Du coup, April la rousse et June la brune s’étaient accrochées à elle, percevant dans leur rencontre un signe de la Providence divine. La Providence, Zoé ne voyait pas trop en quoi ça la concernait, mais ça lui semblait avoir de la gueule, alors elle s’était démenée pour qu’April et June fassent leur trou à Boston. Elle était parvenue à les faire admettre dans le foyer pour jeunes filles où elle logeait. Et parce que la principale condition pour y obtenir une chambre était d’être étudiante, elle les avait inscrites à l’école de langues où elle enseignait ; elles avaient tout naturellement choisi d’assister à son cours pour débutants et d’apprendre le français. Les choses se faisaient sans heurt avec les cop’amish. Elles se laissaient porter par le quotidien qui s’offrait à elles. Zoé s’y était habituée, mais elle devinait que ce serait plus dur pour Carole. C’est pourquoi, la veille de son départ, alors que Carole et elle sirotaient un rosé dans la cuisine, elle voulut obtenir la promesse que son amie ferait preuve de patience envers ses deux protégées.

– J’suis pas leur mère ! râla Carole. Et je leur ai pas demandé de débarquer à Paris ! Qu’est-ce qu’elles font là, d’ailleurs, si elles sont si fragiles ?

– Je ne sais pas trop. C’était l’idée d’April. Elle disait que si elles avaient été amenées à prendre des cours de français, ça n’était sûrement pas pour retourner parler le Pennsylvania Dutch à Sugarcreek. Elles m’ont suivie, une fois de plus.

– Je vois pas pourquoi tu t’inquiètes, alors… Elles semblent plutôt douées pour se trouver de bons plans et de bonnes poires.

– Sois gentille avec elles, s’il te plaît. Essaie, au moins.

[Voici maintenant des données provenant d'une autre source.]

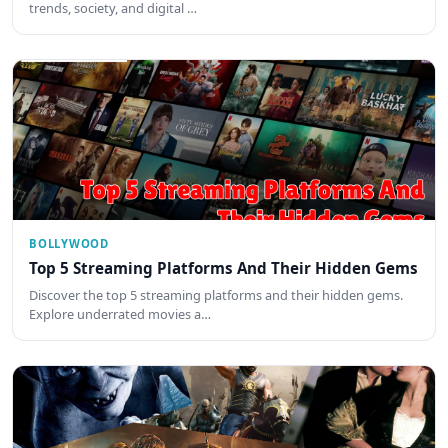
trends, society, and digital …
BOLLYWOOD
Top 5 Streaming Platforms And Their Hidden Gems
Discover the top 5 streaming platforms and their hidden gems.
Explore underrated movies a…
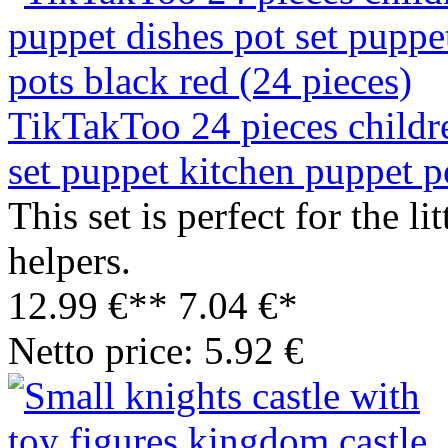
TikTakToo 24 pieces childr
set puppet kitchen puppet p
This set is perfect for the 
helpers.
12.99 €**
7.04 €*
Netto price: 5.92 €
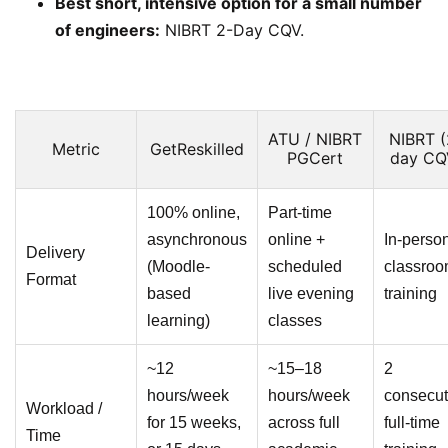
Best short, intensive option for a small number
of engineers:
NIBRT 2-Day CQV.
ATU / NIBRT
NIBRT (
Metric
GetReskilled
PGCert
day CQ
100% online,
Part-time
asynchronous
online +
In-perso
Delivery
(Moodle-
scheduled
classro
Format
based
live evening
training
learning)
classes
~12
~15–18
2
hours/week
hours/week
consecut
Workload /
for 15 weeks,
across full
full-time
Time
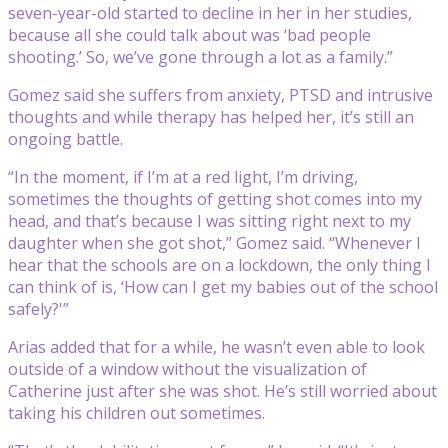
seven-year-old started to decline in her in her studies,
because all she could talk about was ‘bad people
shooting.’ So, we’ve gone through a lot as a family.”
Gomez said she suffers from anxiety, PTSD and intrusive
thoughts and while therapy has helped her, it’s still an
ongoing battle.
“In the moment, if I’m at a red light, I’m driving,
sometimes the thoughts of getting shot comes into my
head, and that’s because I was sitting right next to my
daughter when she got shot,” Gomez said. “Whenever I
hear that the schools are on a lockdown, the only thing I
can think of is, ‘How can I get my babies out of the school
safely?'”
Arias added that for a while, he wasn’t even able to look
outside of a window without the visualization of
Catherine just after she was shot. He’s still worried about
taking his children out sometimes.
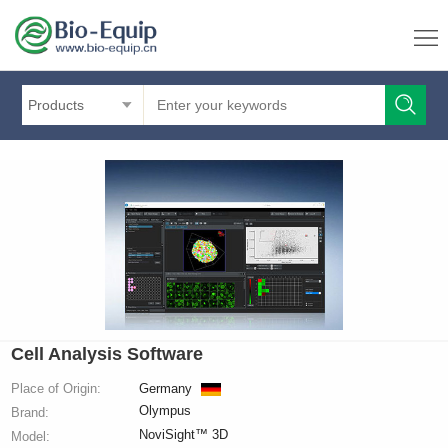
Products
Cell Analysis Software
Place of Origin:
Germany
Olympus
Brand:
NoviSight™ 3D
Model:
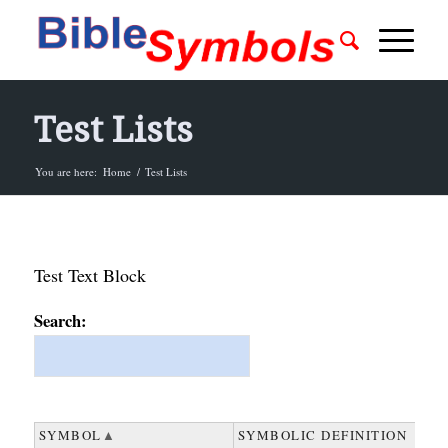
Test Lists
You are here:
Home
/
Test Lists
Test Text Block
Search:
SYMBOL
SYMBOL
SYMBOLIC DEFINITION
SYMBOLIC DEFINITION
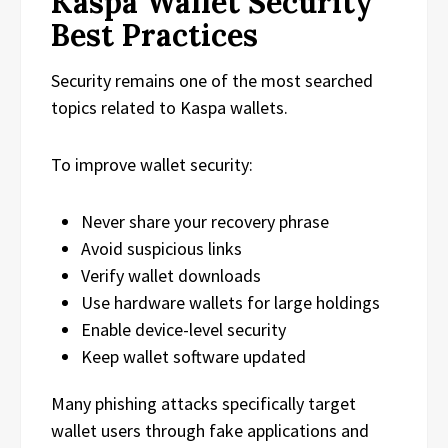
Kaspa Wallet Security
Best Practices
Security remains one of the most searched
topics related to Kaspa wallets.
To improve wallet security:
Never share your recovery phrase
Avoid suspicious links
Verify wallet downloads
Use hardware wallets for large holdings
Enable device-level security
Keep wallet software updated
Many phishing attacks specifically target
wallet users through fake applications and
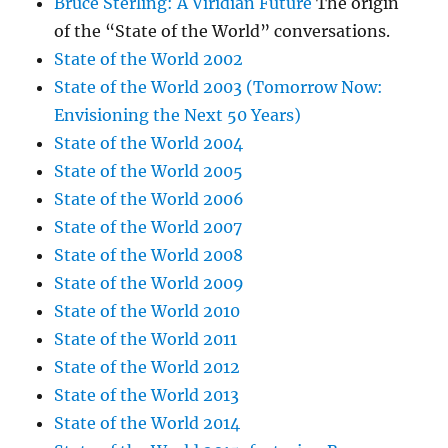
Bruce Sterling: A Viridian Future
The origin
of the “State of the World” conversations.
State of the World 2002
State of the World 2003 (Tomorrow Now:
Envisioning the Next 50 Years)
State of the World 2004
State of the World 2005
State of the World 2006
State of the World 2007
State of the World 2008
State of the World 2009
State of the World 2010
State of the World 2011
State of the World 2012
State of the World 2013
State of the World 2014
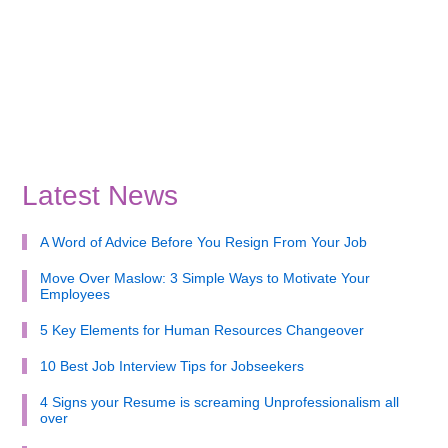
Latest News
A Word of Advice Before You Resign From Your Job
Move Over Maslow: 3 Simple Ways to Motivate Your
Employees
5 Key Elements for Human Resources Changeover
10 Best Job Interview Tips for Jobseekers
4 Signs your Resume is screaming Unprofessionalism all
over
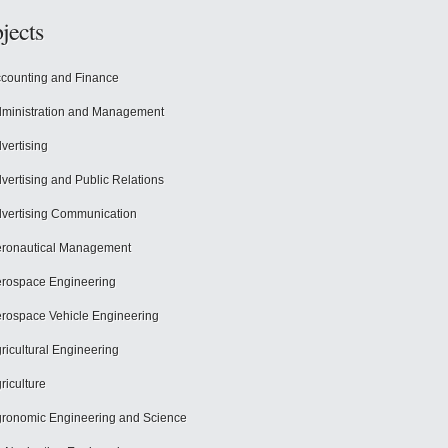
jects
counting and Finance
ministration and Management
vertising
vertising and Public Relations
vertising Communication
ronautical Management
rospace Engineering
rospace Vehicle Engineering
ricultural Engineering
riculture
ronomic Engineering and Science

– Et dis-moi, juste par curiosité, tu sais pourquoi elles se prénomment April et June ?

– April est née le 1er avril et June le 1er juin de la même année. Elles ne se sont jamais quittées.

– J’aurais dû m’en douter !

– Tout est très simple avec elles. Ça peut paraître extrêmement agaçant, mais c’est aussi reposant, d’une certaine manière. Je crois que je regretterai cette tranquillité de vue, lorsque je serai face à mon lot d’universitaires doctes et volubiles.